Hi everyone, I’m the author of the article.
Happy to answer any questions or discuss concurrency patterns in Go.
Curious how others tackle such problems.
I might be too late for you to see this, but I'm curious why your final example requires the function "f" to receive the canWrite channel. I must be missing something. Couldn't the Ordered map signature be:
func OrderedLoop[A, B any](in <-chan A, done chan<- B, n int, f func(a A))
Instead of:
func OrderedLoop[A, B any](in <-chan A, done chan<- B, n int, f func(a A, canWrite <-chan struct{}))
Or is there a reason that "f" can't be wrapped in an anonymous function to handle the blocking logic?
You're not late. Just yesterday I've configured new reply notifications via RSS.
Typically function "f" does two things. 1. Performs calculations (this can be parallelized). 2. Writes results somewhere (this must happen sequentially and in the correct order).
Here's the typical OrderedLoop usage example from the article:
OrderedLoop(in, out, n, func(a A, canWrite <-chan struct{}) {
// [Do processing here]
// Everything above this line is executed concurrently,
// everything below it is executed sequentially and in order
<-canWrite
// [Write results somewhere]
})
Without the "canWrite" the entire body of the "f" will be executed either concurrently or sequentially. With it - we can have this dual behavior, similar to critical sections protected by mutexes.
It's worth mentioning that OrderedLoop is a low-level primitive. User-level functions like OrderedMap, OrderedFilter and others do not need the "canWrite" channel to be exposed.
If you want more control or have more complex use cases, you can use an ExecutorService of your choice, handle the futures yourself or get creative with Javas new structured concurrency.
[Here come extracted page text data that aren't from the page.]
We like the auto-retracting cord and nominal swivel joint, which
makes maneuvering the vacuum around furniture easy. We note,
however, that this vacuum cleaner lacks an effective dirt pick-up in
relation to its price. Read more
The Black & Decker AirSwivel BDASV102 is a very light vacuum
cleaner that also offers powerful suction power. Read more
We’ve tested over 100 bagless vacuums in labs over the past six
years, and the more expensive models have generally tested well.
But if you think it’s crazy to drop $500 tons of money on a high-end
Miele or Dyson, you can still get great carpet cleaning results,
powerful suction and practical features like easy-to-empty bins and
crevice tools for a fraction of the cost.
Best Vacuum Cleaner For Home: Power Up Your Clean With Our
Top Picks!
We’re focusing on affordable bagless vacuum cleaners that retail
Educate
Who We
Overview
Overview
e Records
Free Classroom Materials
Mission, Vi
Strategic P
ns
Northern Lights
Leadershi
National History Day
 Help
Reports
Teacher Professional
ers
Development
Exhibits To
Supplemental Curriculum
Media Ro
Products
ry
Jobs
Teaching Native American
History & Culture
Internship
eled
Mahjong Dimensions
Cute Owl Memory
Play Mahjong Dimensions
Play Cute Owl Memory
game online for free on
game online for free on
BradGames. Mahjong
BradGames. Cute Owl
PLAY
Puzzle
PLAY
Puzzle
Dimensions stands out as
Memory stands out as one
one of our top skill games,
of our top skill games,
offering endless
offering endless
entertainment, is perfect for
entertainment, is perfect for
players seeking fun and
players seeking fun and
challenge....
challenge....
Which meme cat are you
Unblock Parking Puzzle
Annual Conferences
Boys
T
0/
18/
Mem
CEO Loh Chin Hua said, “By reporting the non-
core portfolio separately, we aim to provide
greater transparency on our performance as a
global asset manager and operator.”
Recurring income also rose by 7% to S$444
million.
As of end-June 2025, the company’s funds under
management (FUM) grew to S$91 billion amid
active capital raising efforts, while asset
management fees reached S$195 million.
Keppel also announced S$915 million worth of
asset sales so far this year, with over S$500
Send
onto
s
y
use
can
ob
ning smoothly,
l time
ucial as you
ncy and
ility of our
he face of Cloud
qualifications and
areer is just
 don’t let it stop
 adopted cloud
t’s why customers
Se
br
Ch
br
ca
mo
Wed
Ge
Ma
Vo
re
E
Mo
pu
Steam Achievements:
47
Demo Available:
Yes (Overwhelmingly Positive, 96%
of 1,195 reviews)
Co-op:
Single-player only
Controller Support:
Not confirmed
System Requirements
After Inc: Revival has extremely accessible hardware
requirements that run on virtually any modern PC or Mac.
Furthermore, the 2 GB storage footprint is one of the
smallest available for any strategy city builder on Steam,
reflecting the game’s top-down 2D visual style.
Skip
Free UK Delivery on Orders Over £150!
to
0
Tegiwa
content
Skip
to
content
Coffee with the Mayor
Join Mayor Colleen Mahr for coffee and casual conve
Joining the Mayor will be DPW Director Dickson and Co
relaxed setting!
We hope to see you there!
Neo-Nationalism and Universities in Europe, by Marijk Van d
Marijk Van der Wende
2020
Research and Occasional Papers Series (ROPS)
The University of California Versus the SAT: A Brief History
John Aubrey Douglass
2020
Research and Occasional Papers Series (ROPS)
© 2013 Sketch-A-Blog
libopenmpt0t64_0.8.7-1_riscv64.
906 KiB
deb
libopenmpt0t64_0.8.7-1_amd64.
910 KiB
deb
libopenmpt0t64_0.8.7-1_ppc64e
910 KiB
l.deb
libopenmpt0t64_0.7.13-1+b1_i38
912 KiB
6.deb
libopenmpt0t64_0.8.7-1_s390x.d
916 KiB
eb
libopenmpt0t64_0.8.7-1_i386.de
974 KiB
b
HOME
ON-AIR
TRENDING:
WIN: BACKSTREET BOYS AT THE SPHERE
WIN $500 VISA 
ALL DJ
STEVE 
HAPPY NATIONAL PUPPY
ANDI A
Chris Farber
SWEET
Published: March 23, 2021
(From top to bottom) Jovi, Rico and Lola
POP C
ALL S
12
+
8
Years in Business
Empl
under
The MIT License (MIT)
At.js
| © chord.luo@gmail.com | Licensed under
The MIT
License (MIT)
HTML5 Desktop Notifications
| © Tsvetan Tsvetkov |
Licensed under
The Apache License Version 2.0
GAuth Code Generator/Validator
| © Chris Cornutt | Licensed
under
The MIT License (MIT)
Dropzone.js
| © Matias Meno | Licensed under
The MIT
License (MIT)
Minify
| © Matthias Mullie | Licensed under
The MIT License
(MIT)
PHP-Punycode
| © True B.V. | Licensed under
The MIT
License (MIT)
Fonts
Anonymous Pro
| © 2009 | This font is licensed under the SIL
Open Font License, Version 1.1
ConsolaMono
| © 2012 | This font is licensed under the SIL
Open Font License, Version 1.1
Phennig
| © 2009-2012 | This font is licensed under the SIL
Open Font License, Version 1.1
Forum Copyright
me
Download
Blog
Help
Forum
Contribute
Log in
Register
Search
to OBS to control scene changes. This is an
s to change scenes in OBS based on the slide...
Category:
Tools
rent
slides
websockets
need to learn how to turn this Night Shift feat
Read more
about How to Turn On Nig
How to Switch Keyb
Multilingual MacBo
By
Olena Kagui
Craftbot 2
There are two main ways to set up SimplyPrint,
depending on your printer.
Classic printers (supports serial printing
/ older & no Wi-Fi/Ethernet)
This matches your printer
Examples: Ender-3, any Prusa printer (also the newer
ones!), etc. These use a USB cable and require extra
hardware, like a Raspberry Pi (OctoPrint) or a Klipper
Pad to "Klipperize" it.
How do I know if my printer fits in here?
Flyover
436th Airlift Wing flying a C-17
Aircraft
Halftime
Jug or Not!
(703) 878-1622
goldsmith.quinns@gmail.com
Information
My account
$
Their planned semantics don't allow for that - there's no backpressure in that system, so it might race ahead and process up to e.g. item 100 while still working on item 1.
If everything fits in memory, that's completely fine. And then yeah, this is wildly overcomplicated, just use a waitgroup and a slice and write each result into its slice index and wait for everything to finish - that matches your Java example.
But when it doesn't fit in memory, that means you have unbounded buffer growth that might OOM.
Often in go I’ll create some data structure like a map to hold the new value keyed by the original index (basically a for loop with goroutines inside that close over the index value) - then I just reorder them after waiting for all of them to complete.
Is this basically what Java is doing?
I think that maybe the techniques in this article are a little more complex, allowing you to optimize further (basically continue working as soon as possible instead of just waiting for everything to complete and reordering after the fact) but I’d be curious to know if I’ve missed something.
It's a reasonable solution. The problem with this solution is mentioned in the article, you necessarily have the worst case memory usage because you have to store everything in the map first. If you don't have too much to store, it will work.